*** Block opens ***
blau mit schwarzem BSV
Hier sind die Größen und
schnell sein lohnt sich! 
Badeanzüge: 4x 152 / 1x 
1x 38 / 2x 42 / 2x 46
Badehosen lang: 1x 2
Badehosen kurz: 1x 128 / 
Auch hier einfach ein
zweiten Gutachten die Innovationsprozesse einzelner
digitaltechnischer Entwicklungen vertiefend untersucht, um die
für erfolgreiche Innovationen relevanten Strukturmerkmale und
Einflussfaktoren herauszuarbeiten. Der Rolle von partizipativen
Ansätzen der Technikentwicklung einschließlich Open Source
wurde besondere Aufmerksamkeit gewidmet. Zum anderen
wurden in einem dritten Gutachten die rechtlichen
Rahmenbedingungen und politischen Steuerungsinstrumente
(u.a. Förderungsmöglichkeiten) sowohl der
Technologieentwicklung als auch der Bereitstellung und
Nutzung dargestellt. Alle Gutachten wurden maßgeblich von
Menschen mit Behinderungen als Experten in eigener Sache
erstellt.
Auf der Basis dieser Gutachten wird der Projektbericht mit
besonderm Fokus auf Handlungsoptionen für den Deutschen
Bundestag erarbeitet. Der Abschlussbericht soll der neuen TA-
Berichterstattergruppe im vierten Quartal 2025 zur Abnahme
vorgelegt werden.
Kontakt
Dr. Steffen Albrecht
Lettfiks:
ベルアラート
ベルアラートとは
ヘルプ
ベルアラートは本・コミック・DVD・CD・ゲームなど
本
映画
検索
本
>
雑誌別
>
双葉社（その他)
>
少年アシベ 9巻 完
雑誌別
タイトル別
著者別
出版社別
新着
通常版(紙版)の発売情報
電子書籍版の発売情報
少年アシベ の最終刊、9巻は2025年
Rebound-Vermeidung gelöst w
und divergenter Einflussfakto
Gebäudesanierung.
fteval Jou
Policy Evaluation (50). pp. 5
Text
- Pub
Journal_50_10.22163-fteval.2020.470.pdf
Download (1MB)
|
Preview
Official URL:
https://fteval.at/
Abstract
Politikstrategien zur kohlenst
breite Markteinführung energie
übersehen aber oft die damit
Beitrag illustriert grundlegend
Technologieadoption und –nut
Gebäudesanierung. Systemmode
*** Block closes ***
§ What you should do: Count up the lines above in which the word "Gutachten" appears, and give nothing but that count.

§ Solution: 4